That career advice thread...
It's been a rollercoaster few weeks! From presenting and producing in Salford for BBC Sport to getting out and about for 5 Live and Sky Sports. In amongst it all, I found a few moments to do what, I guess was the precursor to this blog and made a thread with some advice, written spontaeously whilst sat on the sofa and it blew up!!
It was inspired by a load of positive interractions - particularly at Rochdale, where I returned after two years away but this time with 5 Live Sport and not BBC Radio Manchester. My reception was lovely and the staff that I'd known from what felt like a lifetime ago, where just as warm and welcoming as always, despite the club on the vergue of League Two relegation.
The other inspiration were some, perhaps less positive interractions. Nothing too bad - maybe the way a couple of people carried themselves that just caused me to reflect on how they had come across and re-affirm my own outlook of being positive and respectful as a journalist.
Brilliantly, somebody got the Thread Reader App to put it all together for me, so here it is below!
Three and a half years into this #journalism broadcasting malarkey, I thought I’d share some tips. ?
1/ Don’t be a d*ck.
This one’s obvious right? Well, you’d be surprised. Being decent and courteous with everyone you meet can only be a good thing. And people remember.
2/ You aren’t the story.
99.9% of the time the reporter is not the story. In fact, most people don’t know who you are, no matter how good you may be. So spending your energy trying to steal the show, as opposed to using it to be better is, in my opinion, futile.
3/ Be better.
Watch & listen to your stuff back. Think about how you could have improved it. Ask for proper and specific feedback. Share your work and receive criticism with an open mind. Understand the ‘why’ in the feedback and act on it.
On the way to the Leeds United presser, listened to four podcasts on my drive. I’d already watched all the goals, made notes and spent an age on what I’d ask the manager and why. And here’s my match notes for updates for @5liveSport - written as if I was commentating. twitter.com/i/web/status/1…
5/ Prepare more.
Yes you don’t have to do all that, it’s unsustainable in some respects BUT the habit means that when asked at short notice to report, your brain is wired to quickly work on the most essential prep you need. At Rochdale last Tues for example. twitter.com/i/web/status/1…

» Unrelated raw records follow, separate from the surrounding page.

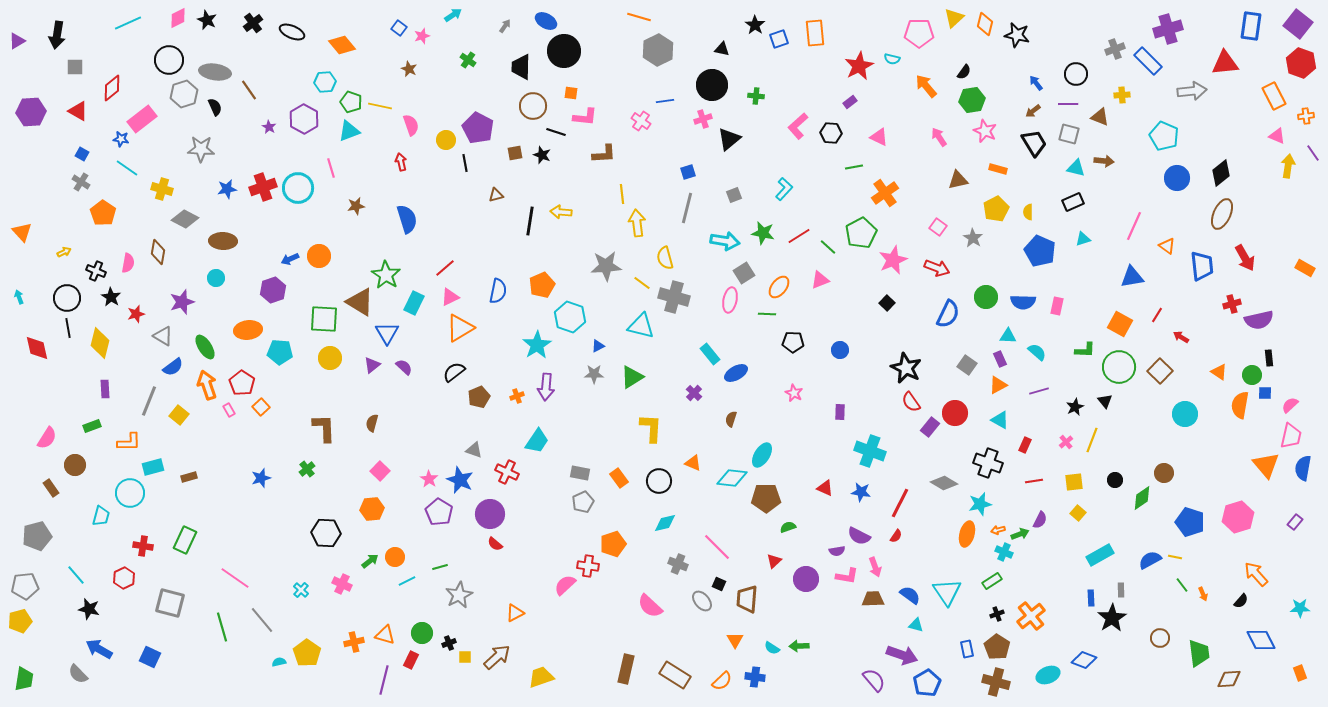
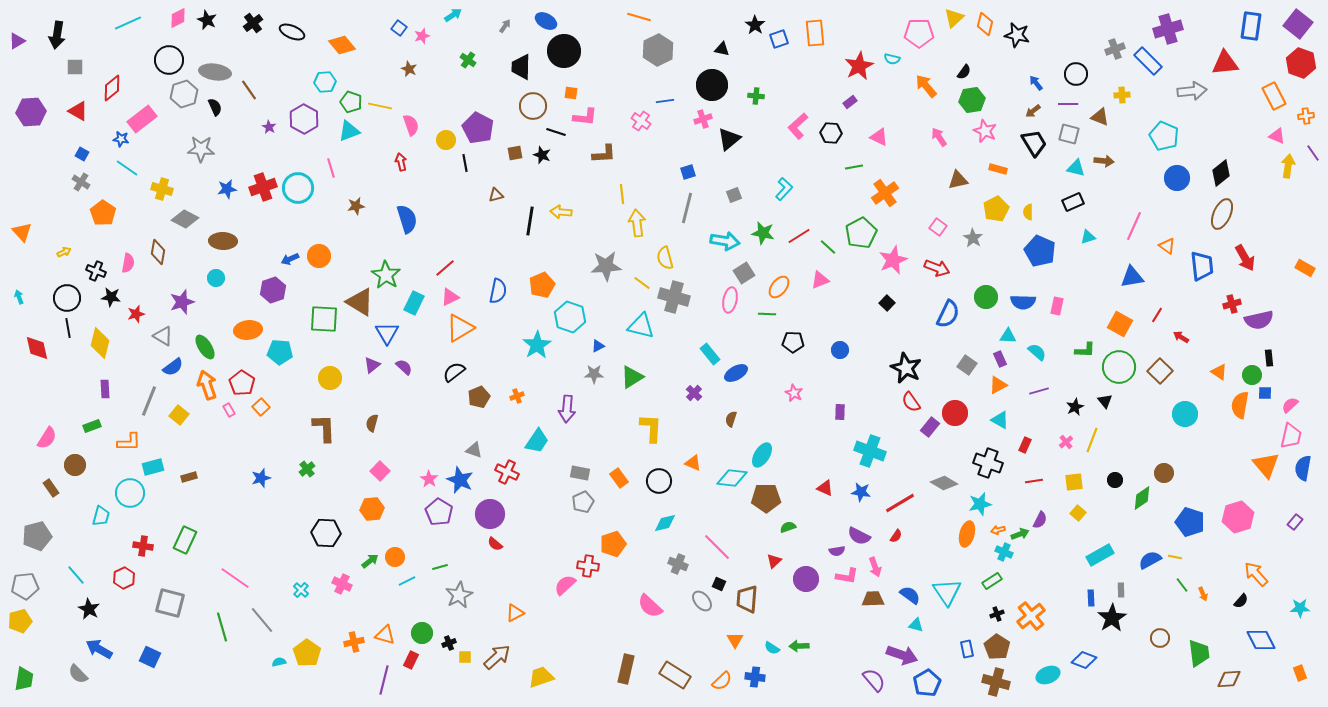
cyan triangle at (1083, 239): moved 5 px right, 2 px up
black star at (111, 297): rotated 24 degrees counterclockwise
yellow circle at (330, 358): moved 20 px down
purple arrow at (546, 387): moved 21 px right, 22 px down
red line at (900, 503): rotated 32 degrees clockwise
black star at (89, 609): rotated 15 degrees clockwise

6/ Put in the time to hone your craft.
I still have a long way to go on this front. And I’m grateful for what I’ve had so far. But I’ve also shadowed for free, written for free, worked at a loss and worked in sport after a full day of my previous day job. Take all opportunities.
7 / Loyalty.
It’s cut-throat and fast-moving I know that. But respecting who you work for is important. Especially as they are investing in you and giving you the chance to develop. Be honest if opportunities come along. Think about whether you are ready or need more time.
8/ Get out of your head.
The double edge sword of being a reflective learner is that it’s easy to get full of self-doubt. Parking that is a skill in itself. I’m still working on this.
9/ Ignore the haters.
As a journalist, you may have to make peace with being disliked. As a broadcaster, it’s almost inherent that you want to be liked. It’s hard to juggle those two! And it’s a competitive industry. Try to ignore rumour and rudeness. Not a vibe.
10 / Say Hello.
You are not too busy or too important to not be decent enough to say hello to people. Whether it’s in the office or in the press box. Some of my opportunities have come along just by merely making that initial connection of saying hello!
10 Say hello pt2.
Use LinkedIn, share your work, make connections on Twitter. And if you see one of your Internet connections in real life, say hello, and introduce yourself! Even if it’s just to put a body to your floating head. And you never know where it may lead.
11/ Don’t pull the ladder up.
I’m not a spiritual or religious person really. But let’s say it’s good karma to help others if you can. And you never know when one day, you might need a good word putting in. This is a random photo.
12/ Graft - and don’t be a flake.
It’s hard if you’re working for free, experience or extra but it will pay off. Don’t flake. Be reliable. Don’t let people down. Being consistently there will help you get better & automate skills. Easy to say no - you’ll be better with yes.
13 / Get qualified.
I went and retrained and have an MA @UoSJournalism & @NCTJ_news gold credits in all bar shorthand (still working on it). These qualifications really help both in skills and pushing you up beyond entry level. Respect the work involved and get LOADS of work exp.
14 / Say Yes!
Going back to 12/ going the extra mile and saying yes to those extra requests can really pay off. Especially with experience for you to help you develop. About 70% of the stuff in my SJA showreel was extra bits! Crazy really!
15/ And finally… enjoy it and appreciate it.
I won’t stop taking snaps or selfies of where I am. What a job and what a privilege to be doing it. It could all end tomorrow! Who knows?! Appreciate the moment - because especially in sport, my inner 10-year-old would be amazed!